Available data:
# # # #

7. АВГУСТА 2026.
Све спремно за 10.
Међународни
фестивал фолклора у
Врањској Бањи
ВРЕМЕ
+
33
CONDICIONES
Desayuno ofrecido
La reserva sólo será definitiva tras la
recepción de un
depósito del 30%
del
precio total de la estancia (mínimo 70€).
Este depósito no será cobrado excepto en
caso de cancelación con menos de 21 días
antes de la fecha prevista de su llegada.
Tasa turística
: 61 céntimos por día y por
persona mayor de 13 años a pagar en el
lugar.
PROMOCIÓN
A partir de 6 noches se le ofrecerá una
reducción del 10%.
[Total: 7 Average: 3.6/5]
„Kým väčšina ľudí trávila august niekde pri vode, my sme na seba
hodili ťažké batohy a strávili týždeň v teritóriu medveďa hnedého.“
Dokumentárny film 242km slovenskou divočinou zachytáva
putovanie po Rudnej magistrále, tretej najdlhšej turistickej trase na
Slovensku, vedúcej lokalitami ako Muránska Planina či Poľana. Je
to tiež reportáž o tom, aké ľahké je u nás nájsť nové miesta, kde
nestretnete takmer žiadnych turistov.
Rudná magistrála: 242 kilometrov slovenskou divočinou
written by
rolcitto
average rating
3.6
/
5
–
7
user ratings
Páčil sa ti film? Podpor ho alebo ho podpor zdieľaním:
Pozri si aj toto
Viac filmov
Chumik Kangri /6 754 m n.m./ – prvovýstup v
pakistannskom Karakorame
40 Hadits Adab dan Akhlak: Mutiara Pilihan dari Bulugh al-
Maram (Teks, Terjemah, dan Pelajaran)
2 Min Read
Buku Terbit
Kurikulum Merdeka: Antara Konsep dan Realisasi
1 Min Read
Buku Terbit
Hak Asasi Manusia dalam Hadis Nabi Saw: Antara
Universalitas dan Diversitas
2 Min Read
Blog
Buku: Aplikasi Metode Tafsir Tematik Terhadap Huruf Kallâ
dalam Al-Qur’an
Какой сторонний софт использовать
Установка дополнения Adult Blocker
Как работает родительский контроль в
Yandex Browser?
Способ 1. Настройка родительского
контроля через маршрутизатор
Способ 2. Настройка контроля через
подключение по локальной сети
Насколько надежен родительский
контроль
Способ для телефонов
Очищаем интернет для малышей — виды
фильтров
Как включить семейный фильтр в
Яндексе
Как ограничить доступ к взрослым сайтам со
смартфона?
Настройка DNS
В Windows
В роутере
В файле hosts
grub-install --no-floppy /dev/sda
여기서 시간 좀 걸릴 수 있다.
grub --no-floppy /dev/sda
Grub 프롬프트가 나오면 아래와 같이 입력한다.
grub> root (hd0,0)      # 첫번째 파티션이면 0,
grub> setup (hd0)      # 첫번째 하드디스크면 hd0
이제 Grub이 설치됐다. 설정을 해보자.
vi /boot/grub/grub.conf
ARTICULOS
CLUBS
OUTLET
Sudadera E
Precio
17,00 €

# # # #

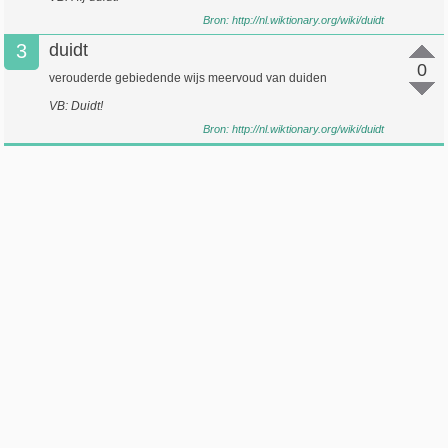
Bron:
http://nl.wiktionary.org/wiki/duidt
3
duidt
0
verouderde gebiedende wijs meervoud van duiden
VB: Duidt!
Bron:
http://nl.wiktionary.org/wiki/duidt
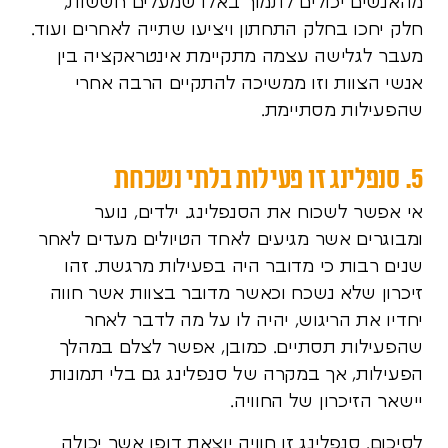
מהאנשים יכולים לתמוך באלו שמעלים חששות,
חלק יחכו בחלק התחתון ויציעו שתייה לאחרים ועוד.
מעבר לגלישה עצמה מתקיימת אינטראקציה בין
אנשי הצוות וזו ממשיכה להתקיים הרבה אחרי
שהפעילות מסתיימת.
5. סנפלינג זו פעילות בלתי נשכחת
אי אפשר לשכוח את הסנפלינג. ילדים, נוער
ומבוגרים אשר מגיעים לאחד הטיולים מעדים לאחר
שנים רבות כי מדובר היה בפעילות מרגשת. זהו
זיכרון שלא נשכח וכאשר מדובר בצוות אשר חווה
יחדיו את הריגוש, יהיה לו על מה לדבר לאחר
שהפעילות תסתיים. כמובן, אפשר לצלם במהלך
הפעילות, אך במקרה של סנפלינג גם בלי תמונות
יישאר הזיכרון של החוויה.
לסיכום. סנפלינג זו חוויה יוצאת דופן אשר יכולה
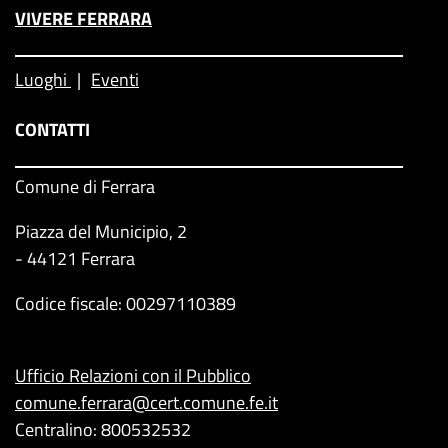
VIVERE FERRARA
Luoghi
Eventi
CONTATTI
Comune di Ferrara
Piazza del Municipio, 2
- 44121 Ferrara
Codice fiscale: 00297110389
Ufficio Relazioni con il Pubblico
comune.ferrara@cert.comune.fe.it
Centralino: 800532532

# # # #

What to do: Among the lines of the material, some contain the string "dalam". State how many, and nothing more.

Exercise answer: 2